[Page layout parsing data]
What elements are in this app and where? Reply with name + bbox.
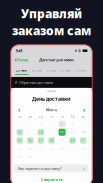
button[interactable]: 24 xyxy=(39,145,43,152)
staticText: 14 xyxy=(81,130,85,134)
staticText: Вт xyxy=(29,115,32,119)
staticText: 22 xyxy=(18,147,22,150)
staticText: 5 xyxy=(61,122,63,126)
button[interactable]: 22 xyxy=(18,145,22,152)
staticText: 28 xyxy=(81,147,85,150)
staticText: 3 xyxy=(40,122,42,126)
staticText: 9:41 xyxy=(16,48,22,53)
staticText: 4 xyxy=(50,122,52,126)
staticText: Чт xyxy=(50,115,53,119)
staticText: ‹ xyxy=(18,105,20,114)
staticText: ‹ xyxy=(14,55,16,64)
staticText: Вс xyxy=(82,115,85,119)
button[interactable]: 30 xyxy=(28,153,32,161)
staticText: ⌕ xyxy=(14,79,18,86)
button[interactable]: 21 xyxy=(80,137,86,144)
staticText: заказом сам xyxy=(12,23,91,38)
staticText: Сохранить xyxy=(40,177,62,182)
button[interactable]: 23 xyxy=(28,145,32,152)
staticText: 24 xyxy=(39,147,43,150)
staticText: Ср xyxy=(39,115,43,119)
staticText: 2 xyxy=(29,122,31,126)
button[interactable]: 23 мая xyxy=(15,67,28,74)
button[interactable]: 10 xyxy=(38,129,44,136)
staticText: 2 июня xyxy=(76,69,87,72)
staticText: 17 xyxy=(39,139,43,142)
staticText: Управляй xyxy=(21,6,82,22)
staticText: 11 xyxy=(50,130,54,134)
button[interactable]: 6 xyxy=(72,120,74,128)
staticText: Июнь xyxy=(46,107,57,112)
staticText: Как перенести доставку? xyxy=(18,166,62,171)
button[interactable]: 25 xyxy=(50,145,54,152)
staticText: 18 xyxy=(50,139,54,142)
button[interactable]: 11 xyxy=(50,129,54,136)
staticText: Сб xyxy=(71,115,75,119)
button[interactable]: 8 xyxy=(17,129,23,136)
button[interactable]: 7 xyxy=(82,120,84,128)
staticText: 19 xyxy=(60,139,64,142)
button[interactable]: 28 xyxy=(81,145,85,152)
button[interactable]: 17 xyxy=(38,137,44,144)
staticText: 1 xyxy=(19,122,21,126)
staticText: 27 мая xyxy=(61,69,71,72)
button[interactable]: Как перенести доставку? xyxy=(14,164,88,172)
staticText: 15 xyxy=(18,139,22,142)
staticText: 10 xyxy=(39,130,43,134)
button[interactable]: Следующий месяц xyxy=(80,106,88,113)
staticText: День доставки xyxy=(32,95,71,102)
staticText: 25 xyxy=(50,147,54,150)
staticText: 21 xyxy=(81,139,85,142)
staticText: Пн xyxy=(18,115,22,119)
staticText: 16 xyxy=(28,139,32,142)
staticText: 7 xyxy=(82,122,84,126)
staticText: 30 xyxy=(28,155,32,159)
button[interactable]: 18 xyxy=(48,137,55,144)
staticText: 8 xyxy=(19,130,21,134)
staticText: 6 xyxy=(72,122,74,126)
button[interactable]: 5 xyxy=(59,120,65,128)
staticText: Данные доставки xyxy=(39,57,74,62)
staticText: 13 xyxy=(71,130,75,134)
staticText: 9 xyxy=(29,130,31,134)
button[interactable]: 29 xyxy=(18,153,22,161)
button[interactable]: 26 xyxy=(60,145,64,152)
button[interactable]: ‹ xyxy=(14,55,29,64)
button[interactable]: 27 мая xyxy=(60,67,72,74)
button[interactable]: Предыдущий месяц xyxy=(16,106,22,113)
staticText: Пт xyxy=(61,115,64,119)
button[interactable]: 4 xyxy=(50,120,52,128)
staticText: › xyxy=(83,165,85,172)
staticText: 23 xyxy=(28,147,32,150)
button[interactable]: 3 xyxy=(40,120,42,128)
staticText: 24 мая xyxy=(32,69,42,72)
staticText: 29 xyxy=(18,155,22,159)
staticText: › xyxy=(83,105,85,114)
staticText: 26 xyxy=(60,147,64,150)
staticText: Обратная доставка xyxy=(19,80,53,85)
button[interactable]: 13 xyxy=(71,129,75,136)
staticText: 令 xyxy=(78,48,82,53)
button[interactable]: 9 xyxy=(29,129,31,136)
button[interactable]: 2 июня xyxy=(74,67,88,74)
button[interactable]: Сохранить xyxy=(14,175,88,183)
button[interactable]: 16 xyxy=(27,137,34,144)
staticText: 25 мая xyxy=(46,69,56,72)
button[interactable]: 25 мая xyxy=(45,67,58,74)
button[interactable]: 12 xyxy=(59,129,66,136)
button[interactable]: 27 xyxy=(71,145,75,152)
staticText: 20 xyxy=(71,139,75,142)
button[interactable]: 14 xyxy=(81,129,85,136)
button[interactable]: 24 мая xyxy=(31,67,43,74)
button[interactable]: 1 xyxy=(19,120,21,128)
staticText: 12 xyxy=(60,130,64,134)
staticText: Назад xyxy=(17,57,29,62)
staticText: ıl xyxy=(74,48,76,53)
button[interactable]: 20 xyxy=(69,137,76,144)
staticText: 27 xyxy=(71,147,75,150)
button[interactable]: 2 xyxy=(29,120,31,128)
staticText: 23 мая xyxy=(16,69,27,72)
button[interactable]: 15 xyxy=(17,137,23,144)
button[interactable]: 19 xyxy=(60,137,64,144)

Work item.
Repeat all entries exactly, pictures excluded.

Answer space.
What elements are in this app and where? Reply with name + bbox.
button[interactable]: 24 xyxy=(39,145,43,152)
staticText: 14 xyxy=(81,130,85,134)
staticText: Вт xyxy=(29,115,32,119)
staticText: 22 xyxy=(18,147,22,150)
staticText: 5 xyxy=(61,122,63,126)
button[interactable]: 22 xyxy=(18,145,22,152)
staticText: 28 xyxy=(81,147,85,150)
staticText: 3 xyxy=(40,122,42,126)
staticText: 9:41 xyxy=(16,48,22,53)
staticText: 4 xyxy=(50,122,52,126)
staticText: Чт xyxy=(50,115,53,119)
staticText: ‹ xyxy=(18,105,20,114)
staticText: ‹ xyxy=(14,55,16,64)
staticText: Вс xyxy=(82,115,85,119)
button[interactable]: 30 xyxy=(28,153,32,161)
staticText: ⌕ xyxy=(14,79,18,86)
button[interactable]: 21 xyxy=(80,137,86,144)
staticText: заказом сам xyxy=(12,23,91,38)
staticText: Сохранить xyxy=(40,177,62,182)
button[interactable]: 23 xyxy=(28,145,32,152)
staticText: 24 xyxy=(39,147,43,150)
staticText: Ср xyxy=(39,115,43,119)
staticText: 2 xyxy=(29,122,31,126)
button[interactable]: 23 мая xyxy=(15,67,28,74)
button[interactable]: 10 xyxy=(38,129,44,136)
staticText: 2 июня xyxy=(76,69,87,72)
staticText: 17 xyxy=(39,139,43,142)
staticText: Управляй xyxy=(21,6,82,22)
staticText: 11 xyxy=(50,130,54,134)
button[interactable]: 6 xyxy=(72,120,74,128)
staticText: Июнь xyxy=(46,107,57,112)
staticText: Как перенести доставку? xyxy=(18,166,62,171)
button[interactable]: 25 xyxy=(50,145,54,152)
staticText: 18 xyxy=(50,139,54,142)
button[interactable]: 11 xyxy=(50,129,54,136)
staticText: Сб xyxy=(71,115,75,119)
button[interactable]: 8 xyxy=(17,129,23,136)
button[interactable]: 7 xyxy=(82,120,84,128)
staticText: 19 xyxy=(60,139,64,142)
button[interactable]: 28 xyxy=(81,145,85,152)
button[interactable]: 17 xyxy=(38,137,44,144)
staticText: 1 xyxy=(19,122,21,126)
staticText: 27 мая xyxy=(61,69,71,72)
button[interactable]: Как перенести доставку? xyxy=(14,164,88,172)
staticText: 15 xyxy=(18,139,22,142)
staticText: 10 xyxy=(39,130,43,134)
button[interactable]: Следующий месяц xyxy=(80,106,88,113)
staticText: День доставки xyxy=(32,95,71,102)
staticText: 25 xyxy=(50,147,54,150)
staticText: 21 xyxy=(81,139,85,142)
staticText: Пн xyxy=(18,115,22,119)
staticText: 16 xyxy=(28,139,32,142)
staticText: 7 xyxy=(82,122,84,126)
staticText: 30 xyxy=(28,155,32,159)
button[interactable]: 18 xyxy=(48,137,55,144)
staticText: 8 xyxy=(19,130,21,134)
staticText: 6 xyxy=(72,122,74,126)
button[interactable]: 5 xyxy=(59,120,65,128)
staticText: Данные доставки xyxy=(39,57,74,62)
staticText: 13 xyxy=(71,130,75,134)
staticText: 9 xyxy=(29,130,31,134)
button[interactable]: 29 xyxy=(18,153,22,161)
button[interactable]: 26 xyxy=(60,145,64,152)
button[interactable]: ‹ xyxy=(14,55,29,64)
button[interactable]: 27 мая xyxy=(60,67,72,74)
button[interactable]: Предыдущий месяц xyxy=(16,106,22,113)
staticText: Пт xyxy=(61,115,64,119)
button[interactable]: 4 xyxy=(50,120,52,128)
staticText: › xyxy=(83,165,85,172)
staticText: 23 xyxy=(28,147,32,150)
button[interactable]: 3 xyxy=(40,120,42,128)
staticText: 24 мая xyxy=(32,69,42,72)
staticText: 29 xyxy=(18,155,22,159)
staticText: › xyxy=(83,105,85,114)
staticText: 26 xyxy=(60,147,64,150)
staticText: Обратная доставка xyxy=(19,80,53,85)
button[interactable]: 13 xyxy=(71,129,75,136)
staticText: 令 xyxy=(78,48,82,53)
button[interactable]: 9 xyxy=(29,129,31,136)
button[interactable]: 2 июня xyxy=(74,67,88,74)
button[interactable]: Сохранить xyxy=(14,175,88,183)
button[interactable]: 16 xyxy=(27,137,34,144)
staticText: 25 мая xyxy=(46,69,56,72)
button[interactable]: 25 мая xyxy=(45,67,58,74)
button[interactable]: 12 xyxy=(59,129,66,136)
button[interactable]: 27 xyxy=(71,145,75,152)
staticText: 20 xyxy=(71,139,75,142)
button[interactable]: 14 xyxy=(81,129,85,136)
button[interactable]: 24 мая xyxy=(31,67,43,74)
button[interactable]: 1 xyxy=(19,120,21,128)
staticText: 12 xyxy=(60,130,64,134)
staticText: Назад xyxy=(17,57,29,62)
staticText: ıl xyxy=(74,48,76,53)
button[interactable]: 20 xyxy=(69,137,76,144)
staticText: 27 xyxy=(71,147,75,150)
button[interactable]: 2 xyxy=(29,120,31,128)
staticText: 23 мая xyxy=(16,69,27,72)
button[interactable]: 15 xyxy=(17,137,23,144)
button[interactable]: 19 xyxy=(60,137,64,144)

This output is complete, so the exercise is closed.